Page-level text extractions

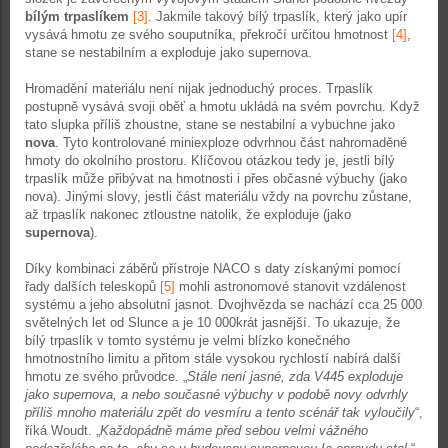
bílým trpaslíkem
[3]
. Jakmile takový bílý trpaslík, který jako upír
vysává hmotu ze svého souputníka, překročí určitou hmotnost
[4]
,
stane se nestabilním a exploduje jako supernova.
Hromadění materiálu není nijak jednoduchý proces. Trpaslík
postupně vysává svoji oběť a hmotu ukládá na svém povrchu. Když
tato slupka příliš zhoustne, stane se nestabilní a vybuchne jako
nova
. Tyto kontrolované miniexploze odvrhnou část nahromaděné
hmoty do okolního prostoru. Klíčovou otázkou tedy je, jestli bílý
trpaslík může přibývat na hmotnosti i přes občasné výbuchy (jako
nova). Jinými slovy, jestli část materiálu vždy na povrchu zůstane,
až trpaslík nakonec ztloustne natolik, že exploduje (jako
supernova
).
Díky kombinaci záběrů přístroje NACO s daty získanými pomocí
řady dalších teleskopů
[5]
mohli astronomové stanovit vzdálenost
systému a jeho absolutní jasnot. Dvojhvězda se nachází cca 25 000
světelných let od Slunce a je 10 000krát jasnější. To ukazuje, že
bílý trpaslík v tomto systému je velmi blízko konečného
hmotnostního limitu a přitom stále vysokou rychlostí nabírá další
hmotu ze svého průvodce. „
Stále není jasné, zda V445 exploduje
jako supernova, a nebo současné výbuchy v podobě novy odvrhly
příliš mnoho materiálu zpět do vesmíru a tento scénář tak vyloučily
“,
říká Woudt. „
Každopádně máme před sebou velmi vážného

* * *

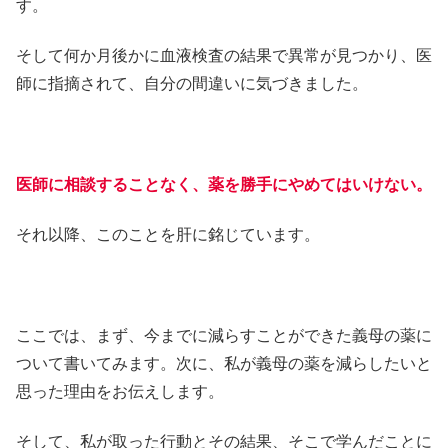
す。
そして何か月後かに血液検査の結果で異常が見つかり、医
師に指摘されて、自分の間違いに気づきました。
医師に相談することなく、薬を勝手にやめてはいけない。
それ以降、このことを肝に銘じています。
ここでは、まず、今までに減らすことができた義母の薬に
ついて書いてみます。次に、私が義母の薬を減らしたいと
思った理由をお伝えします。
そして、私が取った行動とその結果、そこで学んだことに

■ **WHAT TO PRODUCE**
From the records above, give again exactly the lines running from the line with "Stále není jasné, zda V445 exploduje" to the line with "Každopádně máme před sebou velmi vážného", inclusive.

■ **YOUR RESPONSE**
Stále není jasné, zda V445 exploduje
jako supernova, a nebo současné výbuchy v podobě novy odvrhly
příliš mnoho materiálu zpět do vesmíru a tento scénář tak vyloučily
“,
říká Woudt. „
Každopádně máme před sebou velmi vážného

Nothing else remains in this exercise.